Red Robbo

Thank you Dave. That is a very interesting site that clarifies these complex regulations very well.

To my great surprise it even clarifies exactly what is meant by this strange, and to some misunderstood, word Cabotage. I see it is as you said it was.

The books we had on Grangewood: I am reminded that the Green one was indeed called ECMT though it did not cover half as many Countries as it does now. It too had a rather complex tonne/kilometer calculation to make. The pink one we had, this is going back a while mind, was obviously the forerunner of the present blue permit and covered just a few of the even then Member Countries.
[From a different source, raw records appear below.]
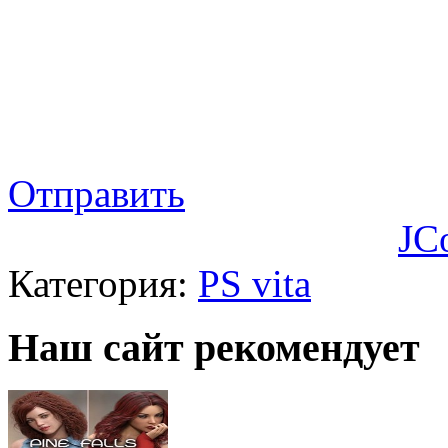
Отправить
JC
Категория:
PS vita
Наш сайт рекомендует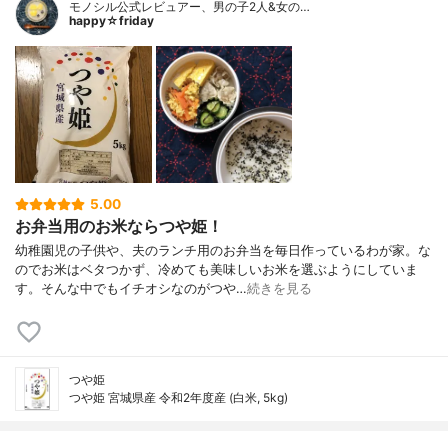
モノシル公式レビュアー、男の子2人&女の…
happy☆friday
5.00
お弁当用のお米ならつや姫！
幼稚園児の子供や、夫のランチ用のお弁当を毎日作っているわが家。な
のでお米はベタつかず、冷めても美味しいお米を選ぶようにしていま
す。そんな中でもイチオシなのがつや…
続きを見る
つや姫
つや姫 宮城県産 令和2年度産 (白米, 5kg)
Happy days they were indeed. Fortunately we never ran to Carryfastland.

Thanks again
David

David Miller:
Happy days they were indeed.

Indeed they were David, but you’ve still got me with that pink book. :open_mouth:

The blue or green books were both used for the whole of my 12yrs on that job.

Now I’ll admit that I guessing here (unlike some) but I think the difference in which countries were in which of the two books will have altered, for example when Sweden and Finland joined the EU, or when the EEC became the EU.

I’ll admit that a couple of the countries in the present ECMT list are strange to me.

David Miller:
Fortunately we never ran to Carryfastland.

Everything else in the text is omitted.